(Listed entries Opens)
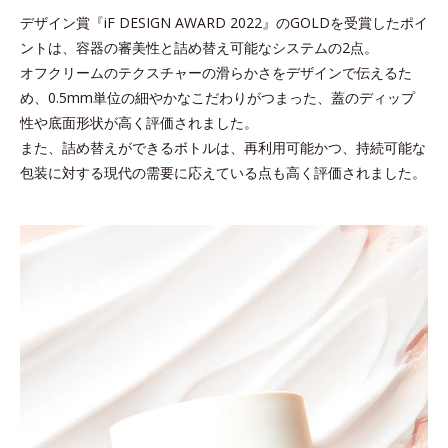
デザイン賞『iF DESIGN AWARD 2022』のGOLDを受賞したポイ
ントは、容器の審美性と詰め替え可能なシステムの2点。
オフクリームのテクスチャーの滑らかさをデザインで伝えるた
め、
0.5mm単位の細やかなこだわりがつまった、蓋のディップ
性や底面形状が高く評価されました。
また、詰め替えができるボトルは、再利用可能かつ、持続可能な
包装に対する現代の需要に応えている点も高く評価されました。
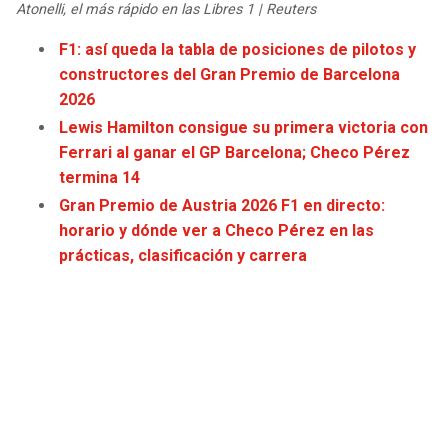
Atonelli, el más rápido en las Libres 1 | Reuters
JAGUARS
WIZARDS
F1: así queda la tabla de posiciones de pilotos y
TITANS
WARRIORS
constructores del Gran Premio de Barcelona
2026
COWBOYS
CLIPPERS
Lewis Hamilton consigue su primera victoria con
Ferrari al ganar el GP Barcelona; Checo Pérez
GIANTS
LAKERS
termina 14
Gran Premio de Austria 2026 F1 en directo:
EAGLES
SUNS
horario y dónde ver a Checo Pérez en las
prácticas, clasificación y carrera
COMMANDERS
KINGS
CARDINALS
MAVERICKS
RAMS
ROCKETS
49ERS
GRIZZLIES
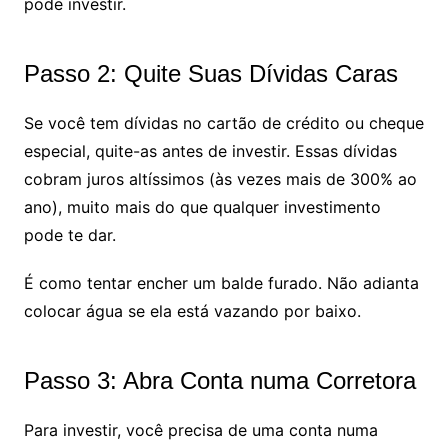
pode investir.
Passo 2: Quite Suas Dívidas Caras
Se você tem dívidas no cartão de crédito ou cheque
especial, quite-as antes de investir. Essas dívidas
cobram juros altíssimos (às vezes mais de 300% ao
ano), muito mais do que qualquer investimento
pode te dar.
É como tentar encher um balde furado. Não adianta
colocar água se ela está vazando por baixo.
Passo 3: Abra Conta numa Corretora
Para investir, você precisa de uma conta numa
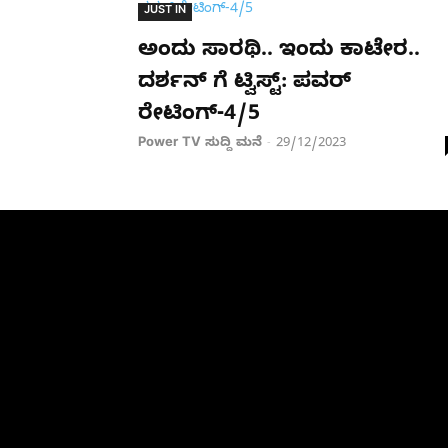
JUST IN
ಅಂದು ಸಾರಥಿ.. ಇಂದು ಕಾಟೇರ..
ದರ್ಶನ್​ ಗೆ ಟ್ವಿಸ್ಟ್​: ಪವರ್​
ರೇಟಿಂಗ್-4/5
Power TV ಸುದ್ದಿ ಮನೆ
29/12/2023
-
(Listed entries Closes)
__Problem details__: Each line in the data that holds the string "Pérez" must be returned.

__Reply to the exercise__:
Ferrari al ganar el GP Barcelona; Checo Pérez
horario y dónde ver a Checo Pérez en las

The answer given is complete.